Layer 3 Scaling Solutions


Layer 3s have been garnering a lot of attention in the Ethereum community recently. These scaling solutions offer a number of benefits over their Layer 2 counterparts, including higher levels of customizability and optimization, the use of recursive proofs, and the ability to settle on an L2.


Recursive proofs are a type of validity proof that combines multiple proofs into a single, more compact proof. This not only reduces the number of proofs that need to be verified on the Ethereum main-chain (L1), but also results in lower latency since statements can be proven in parallel.


Layer 3s are better suited for adopting validity proofs rather than fraud proofs, as fraud proofs require a challenge period for transaction withdrawals, which goes against the goal of L3s to transact and settle more quickly and cheaply.


Several protocols are currently working on L3 solutions, including StarkWare, zkSync, Immutable, and Sorare. These protocols offer various benefits for developers, such as the ability to build decentralized applications (dApps) on EVM-compatible L3s, access to liquidity through a cross-rollup liquidity layer, and the ability to build on an L3 while still inheriting a level of Ethereum’s security.


While L3s have a number of pros, including more customizability and higher throughput, they are also harder to build and have low adoption so far, with limited developer tooling.


Overall, it's clear that Layer 3s have the potential to be a monumental upgrade to Ethereum's scalability, but only time will tell if they will live up to their promise.



Liquity Protocol


Mesopotamian cuneiform tablets are humanity's oldest remnants of written communication.
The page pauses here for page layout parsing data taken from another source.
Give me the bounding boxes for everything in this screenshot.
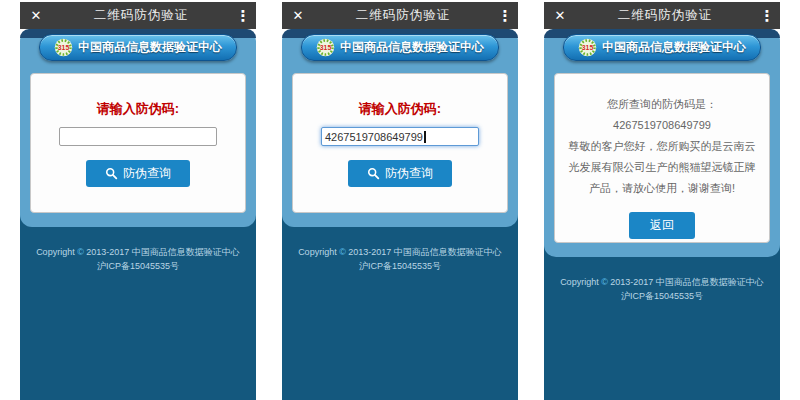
315-logo-icon: 315 bbox=[578, 38, 597, 57]
phone-panel-filled-form: ✕ 二维码防伪验证 ⋮ 315 中国商品信息数据验证中心 请输入防伪码: 426… bbox=[282, 2, 518, 400]
webpage: 315 中国商品信息数据验证中心 请输入防伪码: 防伪查询 bbox=[20, 29, 256, 400]
verification-widget: 315 中国商品信息数据验证中心 请输入防伪码: 426751970864979… bbox=[282, 29, 518, 227]
site-banner: 315 中国商品信息数据验证中心 bbox=[301, 34, 499, 61]
copyright-symbol-icon: © bbox=[601, 277, 608, 287]
more-menu-icon[interactable]: ⋮ bbox=[754, 7, 780, 25]
site-banner: 315 中国商品信息数据验证中心 bbox=[563, 34, 761, 61]
315-logo-icon: 315 bbox=[316, 38, 335, 57]
webpage: 315 中国商品信息数据验证中心 您所查询的防伪码是： 426751970864… bbox=[544, 29, 780, 400]
verification-widget: 315 中国商品信息数据验证中心 请输入防伪码: 防伪查询 bbox=[20, 29, 256, 227]
315-logo-text: 315 bbox=[320, 44, 332, 51]
copyright-owner: 2013-2017 中国商品信息数据验证中心 bbox=[348, 247, 502, 257]
verification-result-text: 您所查询的防伪码是： 4267519708649799 尊敬的客户您好，您所购买… bbox=[555, 94, 769, 199]
back-button[interactable]: 返回 bbox=[629, 212, 695, 239]
close-icon[interactable]: ✕ bbox=[282, 8, 314, 23]
code-input[interactable]: 4267519708649799 bbox=[321, 127, 479, 146]
query-button-label: 防伪查询 bbox=[123, 165, 171, 182]
query-button[interactable]: 防伪查询 bbox=[348, 160, 452, 187]
code-input-value: 4267519708649799 bbox=[325, 131, 423, 143]
query-card: 请输入防伪码: 防伪查询 bbox=[30, 73, 246, 213]
query-card: 请输入防伪码: 4267519708649799 防伪查询 bbox=[292, 73, 508, 213]
copyright-prefix: Copyright bbox=[298, 247, 337, 257]
315-logo-text: 315 bbox=[58, 44, 70, 51]
verification-widget: 315 中国商品信息数据验证中心 您所查询的防伪码是： 426751970864… bbox=[544, 29, 780, 257]
icp-number: 沪ICP备15045535号 bbox=[97, 261, 179, 271]
315-logo-icon: 315 bbox=[54, 38, 73, 57]
icp-number: 沪ICP备15045535号 bbox=[359, 261, 441, 271]
result-body: 尊敬的客户您好，您所购买的是云南云光发展有限公司生产的熊猫望远镜正牌产品，请放心… bbox=[569, 140, 756, 194]
page-title: 二维码防伪验证 bbox=[576, 7, 754, 24]
footer-band: Copyright © 2013-2017 中国商品信息数据验证中心 沪ICP备… bbox=[282, 213, 518, 400]
footer-band: Copyright © 2013-2017 中国商品信息数据验证中心 沪ICP备… bbox=[20, 213, 256, 400]
page-title: 二维码防伪验证 bbox=[52, 7, 230, 24]
close-icon[interactable]: ✕ bbox=[20, 8, 52, 23]
copyright-text: Copyright © 2013-2017 中国商品信息数据验证中心 沪ICP备… bbox=[20, 245, 256, 273]
browser-titlebar: ✕ 二维码防伪验证 ⋮ bbox=[282, 2, 518, 29]
browser-titlebar: ✕ 二维码防伪验证 ⋮ bbox=[544, 2, 780, 29]
copyright-owner: 2013-2017 中国商品信息数据验证中心 bbox=[610, 277, 764, 287]
query-button-label: 防伪查询 bbox=[385, 165, 433, 182]
site-banner: 315 中国商品信息数据验证中心 bbox=[39, 34, 237, 61]
copyright-owner: 2013-2017 中国商品信息数据验证中心 bbox=[86, 247, 240, 257]
copyright-prefix: Copyright bbox=[560, 277, 599, 287]
315-logo-text: 315 bbox=[582, 44, 594, 51]
page-title: 二维码防伪验证 bbox=[314, 7, 492, 24]
webpage: 315 中国商品信息数据验证中心 请输入防伪码: 426751970864979… bbox=[282, 29, 518, 400]
code-prompt-label: 请输入防伪码: bbox=[97, 100, 179, 118]
site-banner-title: 中国商品信息数据验证中心 bbox=[602, 39, 746, 56]
search-icon bbox=[105, 167, 118, 180]
copyright-symbol-icon: © bbox=[339, 247, 346, 257]
browser-titlebar: ✕ 二维码防伪验证 ⋮ bbox=[20, 2, 256, 29]
code-prompt-label: 请输入防伪码: bbox=[359, 100, 441, 118]
close-icon[interactable]: ✕ bbox=[544, 8, 576, 23]
site-banner-title: 中国商品信息数据验证中心 bbox=[78, 39, 222, 56]
icp-number: 沪ICP备15045535号 bbox=[621, 291, 703, 301]
copyright-text: Copyright © 2013-2017 中国商品信息数据验证中心 沪ICP备… bbox=[282, 245, 518, 273]
screenshot-strip: ✕ 二维码防伪验证 ⋮ 315 中国商品信息数据验证中心 请输入防伪码: bbox=[0, 0, 800, 400]
more-menu-icon[interactable]: ⋮ bbox=[492, 7, 518, 25]
query-button[interactable]: 防伪查询 bbox=[86, 160, 190, 187]
site-banner-title: 中国商品信息数据验证中心 bbox=[340, 39, 484, 56]
copyright-symbol-icon: © bbox=[77, 247, 84, 257]
result-card: 您所查询的防伪码是： 4267519708649799 尊敬的客户您好，您所购买… bbox=[554, 73, 770, 243]
back-button-label: 返回 bbox=[650, 217, 674, 234]
text-caret bbox=[424, 131, 426, 143]
footer-band: Copyright © 2013-2017 中国商品信息数据验证中心 沪ICP备… bbox=[544, 243, 780, 400]
more-menu-icon[interactable]: ⋮ bbox=[230, 7, 256, 25]
code-input[interactable] bbox=[59, 127, 217, 146]
phone-panel-result: ✕ 二维码防伪验证 ⋮ 315 中国商品信息数据验证中心 您所查询的防伪码是： … bbox=[544, 2, 780, 400]
phone-panel-empty-form: ✕ 二维码防伪验证 ⋮ 315 中国商品信息数据验证中心 请输入防伪码: bbox=[20, 2, 256, 400]
search-icon bbox=[367, 167, 380, 180]
copyright-text: Copyright © 2013-2017 中国商品信息数据验证中心 沪ICP备… bbox=[544, 275, 780, 303]
copyright-prefix: Copyright bbox=[36, 247, 75, 257]
result-code-line: 您所查询的防伪码是： 4267519708649799 bbox=[568, 94, 756, 136]
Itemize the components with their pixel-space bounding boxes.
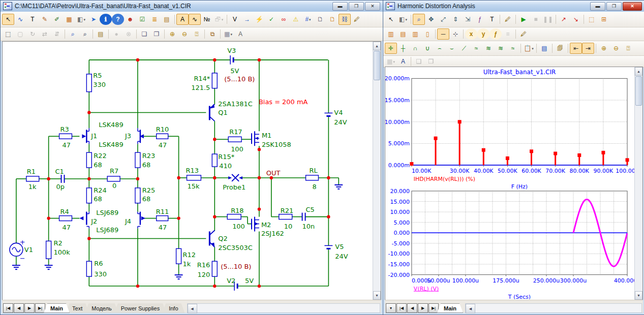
show-conditions-icon[interactable]: ✓ [265,14,278,25]
component-label[interactable]: 47 [63,141,71,149]
component-label[interactable]: Q2 [218,235,227,242]
component-label[interactable]: R3 [60,125,69,133]
component-label[interactable]: 330 [94,270,107,278]
component-label[interactable]: 68 [142,195,150,203]
component-label[interactable]: 120 [198,271,210,278]
auto-scale-x-icon[interactable]: ⇤ [570,43,582,54]
model-check-icon[interactable]: ☑ [136,14,148,25]
component-label[interactable]: 68 [142,161,150,169]
info-off-icon[interactable]: ● [110,28,122,40]
numeric-output-icon[interactable]: ▤ [538,43,550,54]
shape-tool-icon[interactable]: ◧▾ [397,14,409,25]
component-label[interactable]: R5 [93,72,102,79]
minimize-button[interactable]: ▬ [332,2,348,11]
paste-waveform-icon[interactable]: 📋▾ [523,43,535,54]
tab-info[interactable]: Info [162,303,185,313]
envelope-top-icon[interactable]: ≋ [495,43,507,54]
send-to-back-icon[interactable]: ❐ [425,56,437,67]
graphics-mode-icon[interactable]: ✎ [39,14,51,25]
scroll-up-arrow[interactable]: ▲ [635,67,642,76]
component-label[interactable]: 15k [188,182,200,190]
inflection-icon[interactable]: ⟋ [458,43,470,54]
component-label[interactable]: 2SC3503C [218,244,252,251]
component-label[interactable]: R24 [94,186,106,194]
component-label[interactable]: 47 [159,141,167,149]
component-label[interactable]: R7 [110,167,118,175]
tab-nav-button[interactable]: ◀ [407,303,417,313]
select-tool-icon[interactable]: ↖ [2,14,14,25]
hscroll-left-arrow[interactable]: ◀ [466,304,475,313]
component-label[interactable]: RL [310,167,318,174]
component-label[interactable]: R21 [281,207,293,214]
bring-to-front-icon[interactable]: ❏ [138,28,150,40]
component-label[interactable]: J3 [125,132,131,140]
restore-button[interactable]: ❐ [349,2,364,11]
show-pin-currents-icon[interactable]: → [241,14,253,25]
grid-toggle-icon[interactable]: #▾ [302,14,314,25]
next-point-icon[interactable]: ┼ [397,43,409,54]
zoom-in-icon[interactable]: ⊕ [166,28,178,40]
component-label[interactable]: 100k [54,248,71,256]
component-label[interactable]: R25 [142,186,155,194]
auto-scale-y-icon[interactable]: ⇥ [582,43,594,54]
text-mode-icon[interactable]: T [26,14,39,25]
show-power-icon[interactable]: ⚡ [253,14,265,25]
step-notes-icon[interactable]: ▤ [95,28,107,40]
valley-icon[interactable]: ∪ [421,43,434,54]
component-label[interactable]: Q1 [218,109,227,116]
tab-nav-button[interactable]: |◀ [3,303,13,313]
component-label[interactable]: R14* [194,75,210,82]
component-label[interactable]: C5 [306,206,315,213]
legend-vrl[interactable]: V(RL) (V) [414,286,439,292]
component-label[interactable]: R22 [94,152,106,160]
tab-power-supplies[interactable]: Power Supplies [114,303,166,313]
component-label[interactable]: R17 [229,128,242,136]
plots[interactable]: 20.000m15.000m10.000m5.000m0.000m10.00K3… [385,67,634,299]
zoom-out-icon[interactable]: ⊖ [178,28,191,40]
schematic-titlebar[interactable]: C:\MC11\DATA\Petrov\Ultra-Fast_banat\Ult… [1,1,383,12]
component-label[interactable]: Bias = 200 mA [259,98,308,106]
scroll-down-arrow[interactable]: ▼ [373,291,381,300]
send-to-back-icon[interactable]: ❐ [150,28,163,40]
clipboard-values-icon[interactable]: 🗐 [554,43,566,54]
info-mode-icon[interactable]: ℹ [100,14,112,25]
zoom-select-icon[interactable]: ⌕ [413,14,425,25]
schematic-drawing[interactable]: R5330R14*121.52SA1381CQ1V35V(5...10 B)Bi… [3,42,373,300]
add-curve-icon[interactable]: ↗ [558,14,570,25]
component-label[interactable]: 0p [56,183,65,191]
global-low-icon[interactable]: ≋ [482,43,495,54]
component-label[interactable]: 68 [94,195,102,203]
stop-icon[interactable]: ■ [530,14,542,25]
pan-mode-icon[interactable]: ✥ [425,14,437,25]
component-label[interactable]: R16 [197,261,210,269]
component-label[interactable]: V5 [335,243,344,250]
close-button[interactable]: ✕ [365,2,380,11]
optimize-icon[interactable]: ▤ [161,14,173,25]
component-label[interactable]: (5...10 B) [221,263,251,270]
component-label[interactable]: V3 [227,47,236,54]
plot-canvas[interactable]: 20.000m15.000m10.000m5.000m0.000m10.00K3… [385,67,643,300]
show-attribute-text-icon[interactable]: A [176,14,189,25]
component-label[interactable]: C1 [55,168,64,175]
properties-icon[interactable]: 🖉 [502,14,514,25]
component-label[interactable]: V4 [334,109,343,116]
component-label[interactable]: R11 [156,208,169,215]
component-label[interactable]: LSJ689 [96,209,118,216]
component-label[interactable]: LSK489 [99,141,124,148]
tab-модель[interactable]: Модель [85,303,118,313]
tab-nav-button[interactable]: ▶ [24,303,35,313]
component-label[interactable]: 68 [94,161,102,169]
show-waveforms-icon[interactable]: ∿ [189,14,201,25]
tab-main[interactable]: Main [437,303,463,313]
data-points-icon[interactable]: ✛ [385,43,397,54]
legend-ihd[interactable]: IHD(HARM(v(RL))) (%) [414,176,475,182]
component-label[interactable]: 1k [28,183,37,191]
vscroll-thumb[interactable] [374,51,380,80]
component-label[interactable]: 5V [230,67,239,75]
component-label[interactable]: 47 [159,224,167,231]
find-icon[interactable]: ⌕ [67,28,79,40]
schematic-vscrollbar[interactable]: ▲ ▼ [373,42,381,300]
zoom-in-icon[interactable]: ⊕ [598,43,610,54]
help-mode-icon[interactable]: ? [112,14,124,25]
tracker-cursor-icon[interactable]: ⊹ [449,28,462,40]
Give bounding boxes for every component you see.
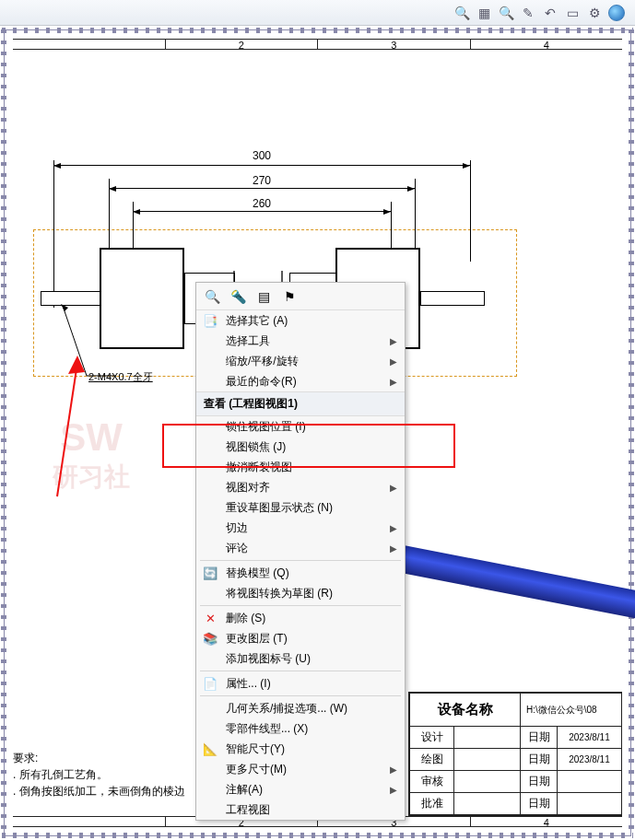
dim-ext	[391, 202, 392, 248]
menu-reset-sketch[interactable]: 重设草图显示状态 (N)	[196, 497, 405, 518]
top-ruler: 2 3 4	[13, 39, 622, 50]
cursor-icon: 📑	[202, 312, 218, 329]
undo-icon[interactable]: ↶	[541, 4, 559, 22]
search2-icon[interactable]: 🔍	[497, 4, 515, 22]
flashlight-icon[interactable]: 🔦	[229, 288, 246, 305]
page-border	[1, 29, 6, 836]
ruler-cell	[13, 817, 166, 826]
ruler-cell: 2	[166, 40, 319, 49]
menu-align[interactable]: 视图对齐▶	[196, 477, 405, 497]
menu-replace-model[interactable]: 🔄替换模型 (Q)	[196, 563, 405, 583]
menu-tangent[interactable]: 切边▶	[196, 518, 405, 538]
chevron-right-icon: ▶	[390, 764, 397, 775]
dim-270	[109, 188, 415, 189]
dim-260-text: 260	[133, 197, 391, 210]
chevron-right-icon: ▶	[390, 377, 397, 387]
tb-review-label: 审核	[410, 771, 454, 793]
menu-properties[interactable]: 📄属性... (I)	[196, 673, 405, 694]
titleblock-name-label: 设备名称	[410, 694, 521, 727]
chevron-right-icon: ▶	[390, 785, 397, 795]
dim-270-text: 270	[109, 174, 415, 187]
dim-ext	[415, 179, 416, 252]
top-toolbar: 🔍 ▦ 🔍 ✎ ↶ ▭ ⚙	[0, 0, 635, 26]
menu-zoom-pan[interactable]: 缩放/平移/旋转▶	[196, 351, 405, 371]
menu-undo-break[interactable]: 撤消断裂视图	[196, 457, 405, 477]
menu-change-layer[interactable]: 📚更改图层 (T)	[196, 628, 405, 648]
page-border	[629, 29, 634, 836]
drawing-canvas[interactable]: 2 3 4 2 3 4 SW 研习社 300 270 260	[0, 26, 635, 840]
tb-design-label: 设计	[410, 727, 454, 749]
filter-icon[interactable]: ▦	[475, 4, 493, 22]
search-icon[interactable]: 🔍	[453, 4, 471, 22]
gear-icon[interactable]: ⚙	[585, 4, 604, 22]
watermark: SW 研习社	[13, 400, 170, 510]
dim-300	[53, 165, 470, 166]
dim-260	[133, 211, 391, 212]
chevron-right-icon: ▶	[390, 483, 397, 493]
tb-draw-label: 绘图	[410, 749, 454, 771]
menu-smart-dim[interactable]: 📐智能尺寸(Y)	[196, 739, 405, 759]
replace-icon: 🔄	[202, 565, 218, 581]
dim-300-text: 300	[53, 149, 470, 162]
wrench-icon[interactable]: ✎	[519, 4, 537, 22]
flag-icon[interactable]: ⚑	[281, 288, 298, 305]
globe-icon[interactable]	[607, 4, 626, 22]
chevron-right-icon: ▶	[390, 336, 397, 346]
shaft	[420, 291, 485, 306]
notes-line: . 倒角按图纸加工，未画倒角的棱边	[13, 783, 185, 799]
menu-separator	[200, 695, 401, 696]
tb-cell	[558, 771, 622, 793]
tb-date-value: 2023/8/11	[558, 727, 622, 749]
dim-ext	[470, 160, 471, 262]
menu-drawing-view[interactable]: 工程视图	[196, 799, 405, 820]
menu-separator	[200, 605, 401, 606]
context-menu-toolbar: 🔍 🔦 ▤ ⚑	[196, 283, 405, 310]
menu-annotate[interactable]: 注解(A)▶	[196, 779, 405, 799]
notes-line: . 所有孔倒工艺角。	[13, 766, 185, 783]
tb-approve-label: 批准	[410, 793, 454, 815]
dimension-icon: 📐	[202, 741, 218, 757]
zoom-selection-icon[interactable]: 🔍	[204, 288, 220, 305]
ruler-cell	[13, 40, 166, 49]
tb-date-label: 日期	[521, 749, 558, 771]
titleblock-path: H:\微信公众号\08	[521, 694, 622, 727]
chevron-right-icon: ▶	[390, 543, 397, 554]
tb-cell	[454, 771, 521, 793]
svg-marker-0	[61, 304, 68, 311]
dim-ext	[53, 160, 54, 308]
ruler-cell: 3	[318, 40, 471, 49]
menu-select-other[interactable]: 📑选择其它 (A)	[196, 310, 405, 331]
drawing-notes: 要求: . 所有孔倒工艺角。 . 倒角按图纸加工，未画倒角的棱边	[13, 750, 185, 799]
menu-linetype[interactable]: 零部件线型... (X)	[196, 718, 405, 739]
menu-lock-focus[interactable]: 视图锁焦 (J)	[196, 437, 405, 457]
menu-to-sketch[interactable]: 将视图转换为草图 (R)	[196, 583, 405, 603]
menu-comment[interactable]: 评论▶	[196, 538, 405, 558]
menu-add-label[interactable]: 添加视图标号 (U)	[196, 648, 405, 669]
menu-separator	[200, 671, 401, 671]
tb-date-value: 2023/8/11	[558, 749, 622, 771]
ruler-cell: 4	[471, 40, 623, 49]
notes-title: 要求:	[13, 750, 185, 766]
menu-separator	[200, 560, 401, 561]
tb-cell	[454, 727, 521, 749]
menu-lock-position[interactable]: 锁住视图位置 (I)	[196, 416, 405, 437]
delete-icon: ✕	[202, 610, 218, 626]
properties-icon: 📄	[202, 675, 218, 692]
tb-date-label: 日期	[521, 771, 558, 793]
ruler-cell: 4	[471, 817, 623, 826]
chevron-right-icon: ▶	[390, 523, 397, 533]
menu-select-tools[interactable]: 选择工具▶	[196, 331, 405, 351]
tb-cell	[454, 749, 521, 771]
doc-icon[interactable]: ▭	[563, 4, 582, 22]
menu-more-dim[interactable]: 更多尺寸(M)▶	[196, 759, 405, 779]
chevron-right-icon: ▶	[390, 356, 397, 367]
tb-date-label: 日期	[521, 727, 558, 749]
menu-geom-rel[interactable]: 几何关系/捕捉选项... (W)	[196, 698, 405, 718]
layer-icon: 📚	[202, 630, 218, 647]
grid-icon[interactable]: ▤	[255, 288, 272, 305]
menu-delete[interactable]: ✕删除 (S)	[196, 608, 405, 628]
leader-note: 2-M4X0.7全牙	[88, 370, 153, 384]
context-menu: 🔍 🔦 ▤ ⚑ 📑选择其它 (A) 选择工具▶ 缩放/平移/旋转▶ 最近的命令(…	[195, 282, 406, 821]
menu-section-view: 查看 (工程图视图1)	[196, 391, 405, 416]
menu-recent[interactable]: 最近的命令(R)▶	[196, 371, 405, 391]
These tablets contain ledger entries, which suggests that borrowing and lending have been around since the beginning of written history. It's not clear whether these ancient transactions also involved interest rates, but it's possible.


Now, on to more modern financial innovations: the Liquity Protocol is a decentralized, collateralized debt position (CDP) protocol that allows users to take out interest-free loans in $LUSD (the native, dollar-pegged stablecoin) using ETH as collateral. The minimum collateralization ratio (MCR) is 110%, meaning that users must deposit at least 110% of the value of their loan in ETH to secure it.


The process of taking out a loan on the Liquity Protocol is similar to that of the MakerDAO protocol, in which users can mint a dollar-pegged stablecoin using a volatile cryptocurrency as collateral. However, there are two key differences: first, ETH is the only acceptable collateral on Liquity, and second, losses are safeguarded differently.


To mint $LUSD on Liquity, users must first open a "trove" (essentially a digital vault) and deposit ETH as collateral. They can then redeem $LUSD in increments of at least $2,000, but must pay a one-time borrowing fee (ranging from 0.5% to 5%) and a liquidation reserve of $200. The liquidation reserve is used to cover gas costs in the event that a user's trove is liquidated (more on that later), and is fully refundable if the trove is not liquidated.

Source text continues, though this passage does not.